After His Death, Doctor Targeted by FDA Vindicated for Speaking About Drug
The feds hounded Dr. Peter Gleason to suicide
Peter Gleason was a psychiatrist who devoted much of his professional life to caring for what government officials call "underserved populations." He would have been thrilled to learn that on Dec. 3 in New York, a three-judge panel of the U.S. Court of Appeals for the Second Circuit issued a ringing opinion that vindicated the conduct for which he was indicted and arrested in 2006.
Unfortunately, Gleason did not live to see this welcome reversal of the federal government's crusade against him and the promotion of Xyrem—a drug widely used by physicians, including Gleason, to treat a number of medical conditions beyond what the federal Food and Drug Administration approved it for. Hounded for years, he saw his career and finances ruined by the relentless war waged against him by FDA bureaucrats and Justice Department prosecutors. Gleason committed suicide on Feb. 7, 2011.

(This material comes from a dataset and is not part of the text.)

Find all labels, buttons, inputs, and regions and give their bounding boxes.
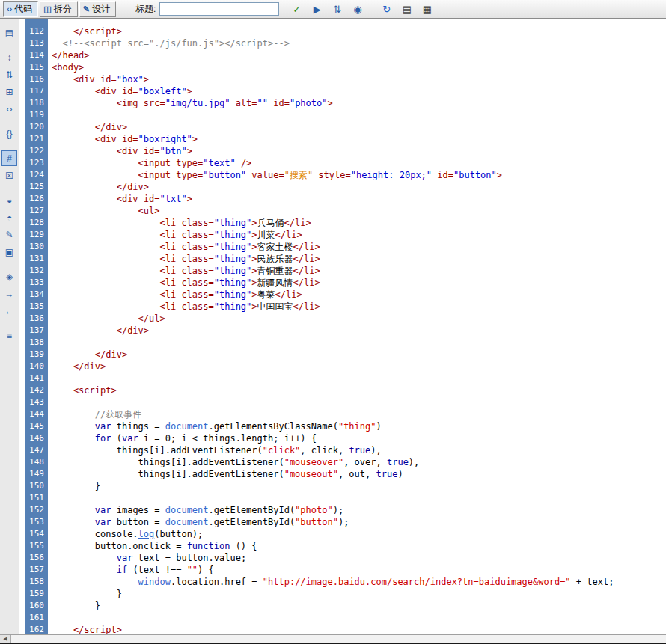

The doctor's troubles stemmed from lectures he gave attesting to the efficacy of Xyrem, a pharmaceutical originally developed for use in narcolepsy but found by physicians to be effective against a number of conditions, including fibromyalgia and chronic fatigue syndrome. The FDA had not given formal approval for these so-called "off-label" uses since the manufacturer had not submitted an application covering those ailments.